By Ayesha Ulhaq
By Ayesha Ulhaq
Fez – Burmese security authorities are being accused of committing extreme acts of violence against Rohingya Muslims, according to daily reports submitted to the UN describing a gruesome number of rapes, assaults and killings.
Amnesty International has charged that Myanmar police and the Burmese military committed murder, torment, assault and looting in a recent report. It accuses them of ethnic cleansing during retaliatory attacks which took place following an assault on police by militants who were predominantly Rohingya. The military admits to then launching an anti-insurgency operation in late October but has denied that any atrocities took place.
In a report based on interviews, Amnesty International has described the military’s security campaign as “vicious and disproportionate.” According to eye witness accounts, included in the report, soldiers fired at men, women and children and destroyed entire villages.
Burmese authorities have denied their troops committed any human rights violations, with government authorities going as far as asserting that the armed forces were, in fact, searching for the “terrorists” behind the October 9th assaults on police in which nine officers were murdered.
Rafendi Djamin, Amnesty International’s Director for Southeast Asia and the Pacific, has said that “While the military is directly responsible for the violations, Aung San Suu Kyi has failed to live up to both her political and moral responsibility to try to stop and condemn what is unfolding in Rakhine state.”

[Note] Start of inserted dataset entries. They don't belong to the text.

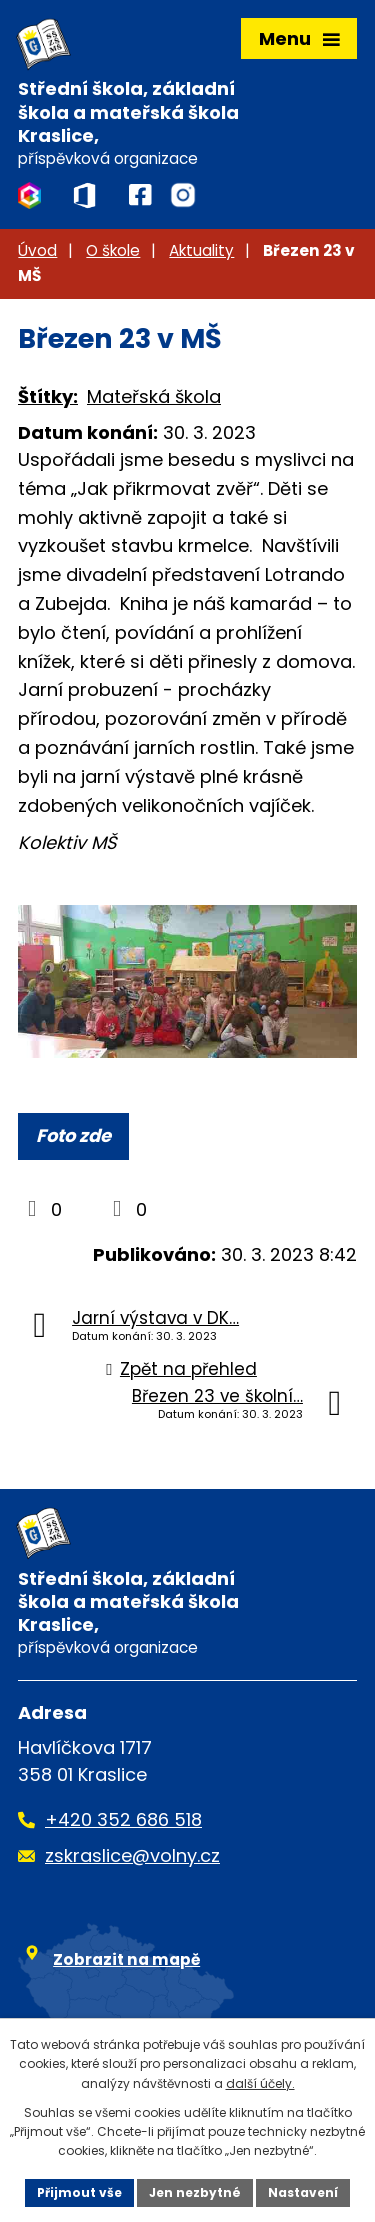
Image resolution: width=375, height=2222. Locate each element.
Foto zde (73, 1135)
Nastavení (303, 2192)
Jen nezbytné (195, 2192)
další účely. (260, 2083)
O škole (113, 250)
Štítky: (48, 396)
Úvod (37, 250)
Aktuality (201, 250)
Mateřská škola (154, 396)
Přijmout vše (79, 2192)
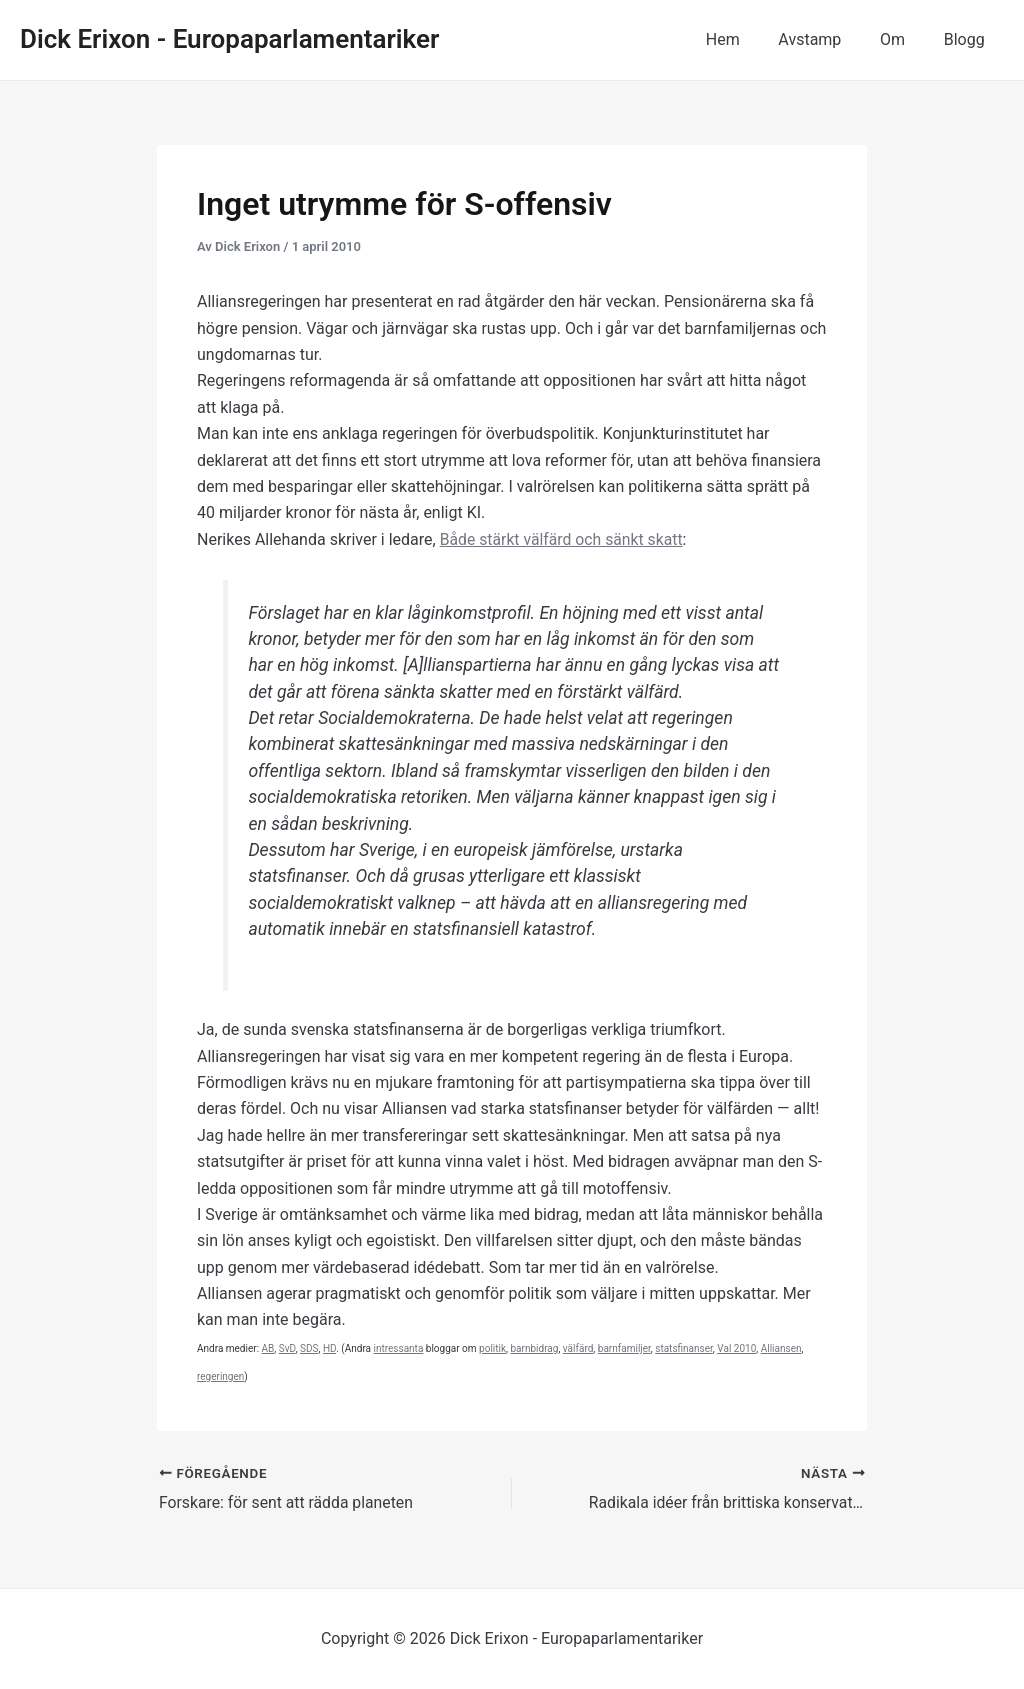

Although Rohingya Muslims have lived in Burma for generations they have been denied citizenship in the nation of 50 million and therefore are seen as one of the most oppressed minorities in the world. Over 120,000 Rohingya Muslims have been brutally taken out of their homes and been imprisoned in squalid camps, being denied healthcare and education. Those who have tried to escape such dire conditions have either become victims of human trafficking or held for ransom.
Zeid Ra’ad Al Hussein has stated that the government has taken a “short-sighted, counterproductive, even callous” approach to the crisis. Many civilians have crossed the border to find safe haven in Bangladesh. Over 1000 refugees, newly arrived in Bangladesh, have found themselves homeless after their houses were burned and many of their family members killed.
The ongoing violence against Rohingya Muslims continues and many continue to suffer at the hands of the Burmese government.